Fransa'nın yeni cumhurbaşkanı Macron, pazartesi Edouard Philippe'i başbakanlığa atadı. Le Havre'ın bugüne kadar pek adı duyulmamış belediye başkanı, muhafazakar Cumhuriyetçilerin üyesi olmakla beraber, tıpkı Macron gibi Fransız siyasetinin seçkin ENA kadrosunu ziyaret etmiş, bu yüzden entelektüel olarak cumhurbaşkanına yakın duruyor. Yorumcular Philippe'i mercek altına alıyor.
Asıl niyeti Makyavelcilik
Edouard Philippe'in hükümet başkanlığına atanması, Alman taz gazetesine göre stratejik açıdan zekice bir karar:
“Çok sayıda eski Sosyalist siyasetçiyi kadrosuna katan Macron, Philippe'i başbakan yaparak sağ kanatla da bir köprü kurmuş oluyor. Ancak Macron'un gerçek niyeti Makyavelci niteliğe sahip: Seçim taktiği açısından yapıldığı belli olan bu hamleyle, ilerisi için sağ muhalefeti bölmüş oluyor ve 11 ve 18 Hazirandaki parlamento seçimlerinde çoğunluğu kazanma şansını arttırmayı amaçlıyor. Böyle bir durumda kentsoylu seçmenler Cumhuriyetçileri mi tercih edecek, yoksa cumhurbaşkanı ile başbakanın yeni siyasi hareketine mi oy verecek? Edouard Philippe'in atanmasıyla kentsoylu orta sınıf ile sağ kanattan kocaman bir kesimin kopup Macron cephesine geçip geçmeyeceği önümüzdeki günlerde belli olacak. Nihayetinde bu atama bile, Macron'un Hollande'ın mirasçısı olmadığını gösteriyor.”

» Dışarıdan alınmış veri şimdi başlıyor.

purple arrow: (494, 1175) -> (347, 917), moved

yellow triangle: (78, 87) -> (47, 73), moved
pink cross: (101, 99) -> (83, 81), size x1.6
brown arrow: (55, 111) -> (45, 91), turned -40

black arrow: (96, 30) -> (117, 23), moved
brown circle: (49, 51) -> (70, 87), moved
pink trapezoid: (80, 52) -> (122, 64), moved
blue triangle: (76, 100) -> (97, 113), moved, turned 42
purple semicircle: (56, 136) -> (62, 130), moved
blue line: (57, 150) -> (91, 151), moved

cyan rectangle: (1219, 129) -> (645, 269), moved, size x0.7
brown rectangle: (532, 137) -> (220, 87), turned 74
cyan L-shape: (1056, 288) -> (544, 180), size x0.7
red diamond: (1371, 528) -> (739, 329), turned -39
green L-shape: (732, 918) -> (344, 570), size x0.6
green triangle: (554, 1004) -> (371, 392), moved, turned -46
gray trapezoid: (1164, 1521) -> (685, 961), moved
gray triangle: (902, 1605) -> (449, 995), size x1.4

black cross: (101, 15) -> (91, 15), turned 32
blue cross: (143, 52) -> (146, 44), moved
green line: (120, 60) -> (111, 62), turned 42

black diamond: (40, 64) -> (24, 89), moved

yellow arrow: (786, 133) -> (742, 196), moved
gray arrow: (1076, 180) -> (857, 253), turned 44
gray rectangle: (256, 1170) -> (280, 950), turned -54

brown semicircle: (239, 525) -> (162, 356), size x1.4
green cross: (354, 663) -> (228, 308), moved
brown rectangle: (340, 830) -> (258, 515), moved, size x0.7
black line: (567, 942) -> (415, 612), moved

Merkezci siyasetin alternatifi yok
Macron'un, merkezin kuracağı güçlü bir siyasete yönelik çabaları, Libération tarafından kuşkuyla izleniyor:
“Yeni cumhurbaşkanı, IV. Cumhuriyette [1946-1958] iz bırakmış bir düzene yatırım yapıyor: O zamanlar DeGaulle'cüler ve Komünistler, bugünse aşırı sağ ile radikal solun temsil ettiği iki muhalif cephenin karşısında, fark gözetmeden hükümet eden üçüncü bir kuvvet inşa etmek. Emmanuel Macron'un programını onaylamakta gecikmeyenler, bu modelin elbette sadece olumlu yönlerini görecektir. Diğerleriyse o kadar heyecan duymayacak ve kendilerini çok da ikna edemeyen merkez ile baştan reddettikleri aşırı kanatlardan biri arasında seçim yapmak zorunda kalacaktır. Bu düzenin en zayıf yönü bu. Her türden hükümet alternatifinin, hegemonya meraklısı bir merkezin içinde eriyip gitmesine seyirci mi kalacağız?”